Alle Klang-Regler auf neutral bzw. ohne aktivierte Presets und Boost=0 klingt der Amp satt mit einer leichten Neigung hin zu den Mitten. Der Sound ist clean sehr durchsetzungsfähig.

 

Mit aktiviertem LoCut werden die Tiefbässe hörbar beschnitten. Der Sound wird dadurch weniger bassig, bleibt jedoch mit ordentlichem Fundament erhalten. LoCut kann äußerst hilfreich sein, wenn man z.B. auf Bühnen mit Holzfußboden steht oder man ungünstig in einer Ecke der Location platziert wird.

 

MidContour wurde schnell zu meinen "dauerhaft-an-Preset". Die Mitten werden im Bereich um 500Hz gesenkt, so dass die Bässe/Tiefmitten/Höhen etwas stärker zur Geltung kommen. Gerade mit meinen Höhen-lastigen Music Man Bässen erhalte ich so einen schönen runden Rocksound, der sich im Bandgefüge gut durchzusetzen weiß.

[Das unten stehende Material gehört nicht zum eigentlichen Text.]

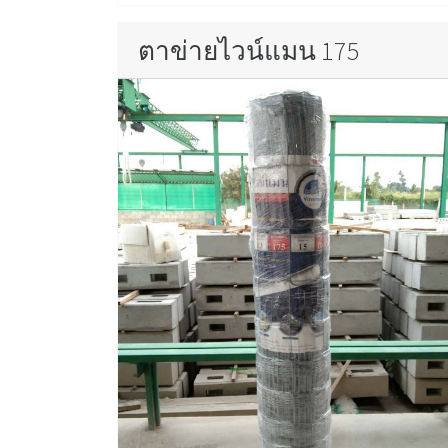
ตาข่ายไวน์แมน 175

Bei vielen anderen Amps sind mir diese gleichartigen Badewannen-Preset tlw. zu heftig abgestimmt, so dass man mit diesen Presets oftmals aufgrund der fehlenden Mitten gerne mal im Bandgefüge untergeht.  

 

HiBoost ist für mich unbrauchbar. Ich muss jedoch gestehen, dass ich Sounds bevorzuge, bei denen die Höhen nicht zu sehr in den Vordergrund treten. Ich benutze dieses Preset nicht und pegel bei Bedarf die Höhen per 4-Band EQ ein.

 

Die Aufteilung der Frequenzbänder des 4-Band Equalizer wurde m.E. geschmackvoll gewählt. Die Regelweite der einzelnen Potis erlauben jetzt nicht unbedingt drastische Soundveränderungen, sie ermöglichen jedoch eine feinfühlige Einstellung des Wunschsounds.

 

Der Sound des Amps bleibt im Prinzip immer clean, es sei denn, ma dreht ein wenig am Boost-Poti. Die Lautstärke wird angehoben, gleichzeitig wird der Sound rauher und weicher jedoch keineswegs kratzig oder künstlich crunchig. So erinnert der 400RB leicht an einen hart gefahrenen Röhrenamp kurz bevor dieser anfängt zu zerren. 

 

Erstaunlich ist die erreichbare Lautstärke des Amps. Angeschlossen an einer 410er (8Ohm) reichen die dann anliegenden ca. 130 Watt locker, um sich in einer lauten Band zu behaupten. Mit einer zusätzlichen 410er geht so richtig die Sonne auf und man wird gebeten, doch ein wenig leiser zu spielen.

 

Fazit

Mit dem 400RB und insbesondere mit dem gleichzeitig hergestellten 800RB hat sich Gallien Krueger bei vielen Bassisten einen sehr guten Ruf erarbeitet. Beide Amps wurden über viele Jahre in hoher Stückzahl verkauft und erwiesen sich als zuverlässige und vielseitige Amps.

 

Der 400RB ist relativ häufig auf den Gebrauchtmärkten für schmales Geld zu finden. Er kommt in kompakten Abmaßen und mit relativ geringem Gewicht daher, weiß aber durch einen satten und fetten Ton zu überzeugen. Gerade in Verbindung mit der Boost-Schaltung eignet er sich m.E. hervorragend als Bass-Verstärkung in Rockbands.